Well aware of his audience – a packed house of exhibitors – Nolan defended seeing films on the big screen and lobbied for more re-releases of films. He cited “Citizen Kane” and “The Odyssey” for their non-linear structure and advocated for shooting on 35 mm.

We’ve entered what, year five of 3D (post-Avatar). And for the vast majority of films, it’s still incredibly stupid and gimmicky.

Two interesting nuggets from this week’s box office report by Andrew Stewart — first:

So far, “Gravity” has amassed a stellar $170.6 million domestically, of which Imax has contributed more than 22%, with $38 million. Premium formats, particularly Imax, have become a major selling point for “Gravity,” lifting its playability.

A great film, hugely cinematic in scope shown on IMAX is like gasoline on a fire when it comes to making money. Hollywood will not only recognize this, they’ll go overboard and everything will be on IMAX next summer. Naturally, they’ll forget the key “great film” and “hugely cinematic in scope” elements and many films won’t do well in the format.


Fox’s “The Woverine” is the latest film to get the coveted B.O. boost from China, bowing there with $13.6 million and bringing the film’s total international tally to nearly $260 million. Globally, “Wolverine” has cumed more than $390 million.

The Wolverine, while a massive improvement over the first Wolverine film, wasn’t a huge success in the U.S. (certainly not when compared to the other X-Men films). And yet, it’s doing twice as well overseas as it is in the U.S., which means we’ll definitely get another one. The U.S. continues to matter less and less when it comes to the box office.

The behind-the-scenes battle going on in Hollywood: digital versus film.
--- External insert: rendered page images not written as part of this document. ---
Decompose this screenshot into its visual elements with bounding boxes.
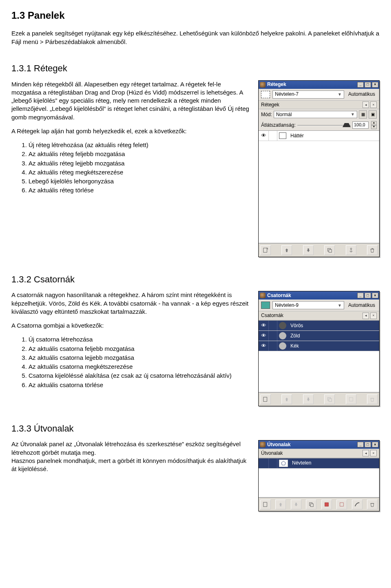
selection-to-path-button[interactable]: [336, 500, 347, 509]
svg-rect-0: [264, 248, 267, 253]
tab-menu-icon[interactable]: ◂: [362, 101, 369, 108]
image-select[interactable]: Névtelen-7 ▼: [272, 90, 344, 99]
delete-channel-button[interactable]: [367, 394, 378, 404]
path-name[interactable]: Névtelen: [290, 460, 379, 466]
channels-empty-area: [259, 351, 379, 392]
close-tab-icon[interactable]: ×: [370, 313, 377, 319]
layers-panel: Rétegek _ □ × Névtelen-7 ▼ Automatikus R…: [258, 80, 380, 257]
spin-up-icon[interactable]: ▲: [371, 121, 377, 125]
paths-empty-area: [259, 469, 379, 498]
lower-channel-button[interactable]: [303, 394, 314, 404]
svg-rect-6: [329, 399, 332, 401]
channel-to-selection-button[interactable]: [346, 394, 356, 404]
svg-rect-9: [264, 502, 267, 507]
list-item: Új réteg létrehozása (az aktuális réteg …: [29, 141, 251, 149]
channels-panel: Csatornák _ □ × Névtelen-9 ▼ Automatikus…: [258, 291, 380, 406]
heading-paths: 1.3.3 Útvonalak: [11, 423, 380, 435]
visibility-eye-icon[interactable]: 👁: [259, 331, 269, 341]
channel-row[interactable]: 👁 Zöld: [259, 331, 379, 341]
new-layer-button[interactable]: [260, 245, 271, 255]
paragraph-intro: Ezek a panelek segítséget nyújtanak egy …: [11, 29, 380, 46]
tab-menu-icon[interactable]: ◂: [362, 450, 369, 456]
minimize-button[interactable]: _: [357, 82, 364, 88]
duplicate-layer-button[interactable]: [324, 245, 335, 255]
list-item: Az aktuális réteg törlése: [29, 186, 251, 194]
link-cell[interactable]: [269, 331, 277, 341]
svg-rect-7: [349, 397, 353, 401]
new-path-button[interactable]: [260, 500, 271, 509]
raise-channel-button[interactable]: [281, 394, 292, 404]
list-item: Az aktuális csatorna lejjebb mozgatása: [29, 354, 251, 362]
new-channel-button[interactable]: [260, 394, 271, 404]
auto-label[interactable]: Automatikus: [347, 302, 377, 308]
raise-layer-button[interactable]: [281, 245, 292, 255]
svg-rect-2: [329, 249, 332, 252]
close-button[interactable]: ×: [372, 442, 378, 447]
link-cell[interactable]: [269, 321, 277, 330]
layer-row[interactable]: 👁 Háttér: [259, 131, 379, 141]
link-cell[interactable]: [269, 458, 277, 468]
channel-row[interactable]: 👁 Kék: [259, 341, 379, 351]
duplicate-path-button[interactable]: [306, 500, 316, 509]
delete-path-button[interactable]: [367, 500, 378, 509]
visibility-cell[interactable]: [259, 458, 269, 468]
wilber-icon: [260, 442, 266, 447]
paragraph: A Rétegek lap alján hat gomb helyezkedik…: [11, 127, 251, 135]
spin-down-icon[interactable]: ▼: [371, 125, 377, 129]
lower-path-button[interactable]: [291, 500, 301, 509]
close-button[interactable]: ×: [372, 82, 378, 88]
image-thumbnail[interactable]: [261, 302, 270, 309]
layers-empty-area: [259, 141, 379, 243]
visibility-eye-icon[interactable]: 👁: [259, 131, 269, 141]
close-button[interactable]: ×: [372, 293, 378, 298]
channel-thumbnail: [279, 332, 286, 339]
paragraph: Az Útvonalak panel az „Útvonalak létreho…: [11, 440, 251, 473]
stroke-path-button[interactable]: [352, 500, 362, 509]
visibility-eye-icon[interactable]: 👁: [259, 341, 269, 351]
minimize-button[interactable]: _: [357, 442, 364, 447]
lock-alpha-button[interactable]: ▣: [369, 110, 377, 119]
title-bar[interactable]: Csatornák _ □ ×: [259, 291, 379, 300]
channel-name[interactable]: Zöld: [288, 333, 379, 339]
tab-menu-icon[interactable]: ◂: [362, 313, 369, 319]
title-bar[interactable]: Rétegek _ □ ×: [259, 81, 379, 89]
opacity-slider[interactable]: [297, 122, 351, 128]
raise-path-button[interactable]: [275, 500, 286, 509]
path-thumbnail: [279, 460, 288, 467]
image-select[interactable]: Névtelen-9 ▼: [272, 301, 344, 309]
layer-name[interactable]: Háttér: [288, 132, 379, 139]
path-to-selection-button[interactable]: [321, 500, 332, 509]
link-cell[interactable]: [269, 131, 277, 141]
duplicate-channel-button[interactable]: [324, 394, 335, 404]
maximize-button[interactable]: □: [365, 293, 371, 298]
maximize-button[interactable]: □: [365, 442, 371, 447]
channel-name[interactable]: Kék: [288, 343, 379, 349]
window-title: Rétegek: [267, 81, 356, 88]
lower-layer-button[interactable]: [303, 245, 314, 255]
lock-pixels-button[interactable]: ▦: [359, 110, 367, 119]
opacity-spinbox[interactable]: 100,0: [352, 121, 369, 129]
link-cell[interactable]: [269, 341, 277, 351]
image-thumbnail[interactable]: [261, 91, 270, 98]
list-item: Az aktuális réteg megkétszerezése: [29, 168, 251, 176]
close-tab-icon[interactable]: ×: [370, 450, 377, 456]
layer-thumbnail: [279, 132, 286, 139]
minimize-button[interactable]: _: [357, 293, 364, 298]
list-item: Az aktuális csatorna törlése: [29, 381, 251, 389]
maximize-button[interactable]: □: [365, 82, 371, 88]
auto-label[interactable]: Automatikus: [347, 91, 377, 97]
mode-select[interactable]: Normál ▼: [274, 111, 357, 118]
list-item: Az aktuális réteg feljebb mozgatása: [29, 150, 251, 158]
title-bar[interactable]: Útvonalak _ □ ×: [259, 440, 379, 449]
list-item: Az aktuális csatorna megkétszerezése: [29, 363, 251, 371]
anchor-layer-button[interactable]: [346, 245, 356, 255]
channel-thumbnail: [279, 322, 286, 329]
channel-row[interactable]: 👁 Vörös: [259, 321, 379, 331]
channel-name[interactable]: Vörös: [288, 322, 379, 329]
visibility-eye-icon[interactable]: 👁: [259, 321, 269, 330]
svg-rect-11: [311, 504, 314, 507]
delete-layer-button[interactable]: [367, 245, 378, 255]
path-row[interactable]: Névtelen: [259, 458, 379, 469]
opacity-label: Átlátszatlanság:: [261, 122, 296, 128]
close-tab-icon[interactable]: ×: [370, 101, 377, 108]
Movies like The Avengers are shot entirely digital while movies like The Dark Knight Rises are still done entirely with film. 

While the digital camp is trying to lure moviegoers with 3D, the film camp is increasingly using IMAX — in fact, The Dark Knight Rises will have over a hour of footage shot specifically for IMAX screens on 65mm film. 

One wildcard are RED Epic digital cameras, which Peter Jackson is using for the upcoming Hobbit films. Given the increase in resolution (5k versus 2k) and the move to 48 frames-per-second (up from 24), it could be enough to push everyone to digital.